Problem description: Each line of the data needs to be transcribed exactly.

Entries shown:
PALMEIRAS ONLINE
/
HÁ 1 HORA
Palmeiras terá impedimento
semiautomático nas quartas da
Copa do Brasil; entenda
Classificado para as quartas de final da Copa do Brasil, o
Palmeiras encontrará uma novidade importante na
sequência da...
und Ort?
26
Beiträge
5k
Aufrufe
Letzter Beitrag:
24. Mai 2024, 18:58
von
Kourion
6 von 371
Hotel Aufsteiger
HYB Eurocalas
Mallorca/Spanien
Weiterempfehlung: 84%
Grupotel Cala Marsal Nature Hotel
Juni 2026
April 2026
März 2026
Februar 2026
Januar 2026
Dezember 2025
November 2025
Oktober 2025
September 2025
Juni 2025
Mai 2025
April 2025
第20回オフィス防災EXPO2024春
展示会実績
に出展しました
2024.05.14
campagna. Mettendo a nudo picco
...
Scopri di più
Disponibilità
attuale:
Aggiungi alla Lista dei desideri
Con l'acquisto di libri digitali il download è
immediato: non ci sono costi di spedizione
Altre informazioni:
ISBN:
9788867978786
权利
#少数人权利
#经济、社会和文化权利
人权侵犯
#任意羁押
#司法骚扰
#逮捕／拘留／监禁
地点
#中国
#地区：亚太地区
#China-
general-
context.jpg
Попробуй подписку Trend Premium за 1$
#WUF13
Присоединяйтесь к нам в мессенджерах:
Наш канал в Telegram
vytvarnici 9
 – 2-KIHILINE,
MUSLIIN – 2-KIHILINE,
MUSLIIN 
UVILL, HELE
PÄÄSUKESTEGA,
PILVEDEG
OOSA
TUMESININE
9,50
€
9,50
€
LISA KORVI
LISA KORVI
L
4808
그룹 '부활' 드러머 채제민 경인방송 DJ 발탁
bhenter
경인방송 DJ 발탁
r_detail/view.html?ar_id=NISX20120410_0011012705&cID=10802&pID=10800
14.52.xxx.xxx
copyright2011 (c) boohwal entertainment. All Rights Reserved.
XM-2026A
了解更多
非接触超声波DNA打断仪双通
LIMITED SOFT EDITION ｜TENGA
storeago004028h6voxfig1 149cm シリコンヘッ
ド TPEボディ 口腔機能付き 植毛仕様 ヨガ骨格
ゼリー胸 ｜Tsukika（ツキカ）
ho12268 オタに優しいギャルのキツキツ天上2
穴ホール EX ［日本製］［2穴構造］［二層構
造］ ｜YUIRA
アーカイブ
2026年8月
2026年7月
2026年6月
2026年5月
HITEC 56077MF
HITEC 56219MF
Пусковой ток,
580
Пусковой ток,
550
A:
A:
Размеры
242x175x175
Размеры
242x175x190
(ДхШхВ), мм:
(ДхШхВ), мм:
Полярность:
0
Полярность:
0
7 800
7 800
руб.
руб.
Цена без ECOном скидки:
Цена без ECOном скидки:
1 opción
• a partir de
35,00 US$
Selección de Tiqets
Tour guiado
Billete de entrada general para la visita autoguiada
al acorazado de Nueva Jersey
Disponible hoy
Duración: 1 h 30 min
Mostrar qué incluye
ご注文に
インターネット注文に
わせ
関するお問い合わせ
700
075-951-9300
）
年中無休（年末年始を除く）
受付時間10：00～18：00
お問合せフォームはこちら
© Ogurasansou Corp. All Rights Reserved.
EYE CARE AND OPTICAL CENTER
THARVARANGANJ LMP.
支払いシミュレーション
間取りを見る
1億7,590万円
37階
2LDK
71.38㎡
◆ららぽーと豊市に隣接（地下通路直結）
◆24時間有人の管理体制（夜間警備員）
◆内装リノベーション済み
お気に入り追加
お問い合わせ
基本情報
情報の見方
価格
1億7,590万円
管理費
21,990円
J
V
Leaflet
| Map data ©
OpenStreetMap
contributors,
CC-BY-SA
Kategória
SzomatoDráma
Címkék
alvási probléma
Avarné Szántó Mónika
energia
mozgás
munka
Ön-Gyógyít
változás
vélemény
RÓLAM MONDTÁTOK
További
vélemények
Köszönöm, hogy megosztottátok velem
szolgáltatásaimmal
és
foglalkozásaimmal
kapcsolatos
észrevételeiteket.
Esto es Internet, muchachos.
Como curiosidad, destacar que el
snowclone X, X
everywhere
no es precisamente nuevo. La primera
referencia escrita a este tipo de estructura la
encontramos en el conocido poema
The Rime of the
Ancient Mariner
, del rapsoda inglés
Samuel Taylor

Solution to this problem:
PALMEIRAS ONLINE
/
HÁ 1 HORA
Palmeiras terá impedimento
semiautomático nas quartas da
Copa do Brasil; entenda
Classificado para as quartas de final da Copa do Brasil, o
Palmeiras encontrará uma novidade importante na
sequência da...
und Ort?
26
Beiträge
5k
Aufrufe
Letzter Beitrag:
24. Mai 2024, 18:58
von
Kourion
6 von 371
Hotel Aufsteiger
HYB Eurocalas
Mallorca/Spanien
Weiterempfehlung: 84%
Grupotel Cala Marsal Nature Hotel
Juni 2026
April 2026
März 2026
Februar 2026
Januar 2026
Dezember 2025
November 2025
Oktober 2025
September 2025
Juni 2025
Mai 2025
April 2025
第20回オフィス防災EXPO2024春
展示会実績
に出展しました
2024.05.14
campagna. Mettendo a nudo picco
...
Scopri di più
Disponibilità
attuale:
Aggiungi alla Lista dei desideri
Con l'acquisto di libri digitali il download è
immediato: non ci sono costi di spedizione
Altre informazioni:
ISBN:
9788867978786
权利
#少数人权利
#经济、社会和文化权利
人权侵犯
#任意羁押
#司法骚扰
#逮捕／拘留／监禁
地点
#中国
#地区：亚太地区
#China-
general-
context.jpg
Попробуй подписку Trend Premium за 1$
#WUF13
Присоединяйтесь к нам в мессенджерах:
Наш канал в Telegram
vytvarnici 9
 – 2-KIHILINE,
MUSLIIN – 2-KIHILINE,
MUSLIIN 
UVILL, HELE
PÄÄSUKESTEGA,
PILVEDEG
OOSA
TUMESININE
9,50
€
9,50
€
LISA KORVI
LISA KORVI
L
4808
그룹 '부활' 드러머 채제민 경인방송 DJ 발탁
bhenter
경인방송 DJ 발탁
r_detail/view.html?ar_id=NISX20120410_0011012705&cID=10802&pID=10800
14.52.xxx.xxx
copyright2011 (c) boohwal entertainment. All Rights Reserved.
XM-2026A
了解更多
非接触超声波DNA打断仪双通
LIMITED SOFT EDITION ｜TENGA
storeago004028h6voxfig1 149cm シリコンヘッ
ド TPEボディ 口腔機能付き 植毛仕様 ヨガ骨格
ゼリー胸 ｜Tsukika（ツキカ）
ho12268 オタに優しいギャルのキツキツ天上2
穴ホール EX ［日本製］［2穴構造］［二層構
造］ ｜YUIRA
アーカイブ
2026年8月
2026年7月
2026年6月
2026年5月
HITEC 56077MF
HITEC 56219MF
Пусковой ток,
580
Пусковой ток,
550
A:
A:
Размеры
242x175x175
Размеры
242x175x190
(ДхШхВ), мм:
(ДхШхВ), мм:
Полярность:
0
Полярность:
0
7 800
7 800
руб.
руб.
Цена без ECOном скидки:
Цена без ECOном скидки:
1 opción
• a partir de
35,00 US$
Selección de Tiqets
Tour guiado
Billete de entrada general para la visita autoguiada
al acorazado de Nueva Jersey
Disponible hoy
Duración: 1 h 30 min
Mostrar qué incluye
ご注文に
インターネット注文に
わせ
関するお問い合わせ
700
075-951-9300
）
年中無休（年末年始を除く）
受付時間10：00～18：00
お問合せフォームはこちら
© Ogurasansou Corp. All Rights Reserved.
EYE CARE AND OPTICAL CENTER
THARVARANGANJ LMP.
支払いシミュレーション
間取りを見る
1億7,590万円
37階
2LDK
71.38㎡
◆ららぽーと豊市に隣接（地下通路直結）
◆24時間有人の管理体制（夜間警備員）
◆内装リノベーション済み
お気に入り追加
お問い合わせ
基本情報
情報の見方
価格
1億7,590万円
管理費
21,990円
J
V
Leaflet
| Map data ©
OpenStreetMap
contributors,
CC-BY-SA
Kategória
SzomatoDráma
Címkék
alvási probléma
Avarné Szántó Mónika
energia
mozgás
munka
Ön-Gyógyít
változás
vélemény
RÓLAM MONDTÁTOK
További
vélemények
Köszönöm, hogy megosztottátok velem
szolgáltatásaimmal
és
foglalkozásaimmal
kapcsolatos
észrevételeiteket.
Esto es Internet, muchachos.
Como curiosidad, destacar que el
snowclone X, X
everywhere
no es precisamente nuevo. La primera
referencia escrita a este tipo de estructura la
encontramos en el conocido poema
The Rime of the
Ancient Mariner
, del rapsoda inglés
Samuel Taylor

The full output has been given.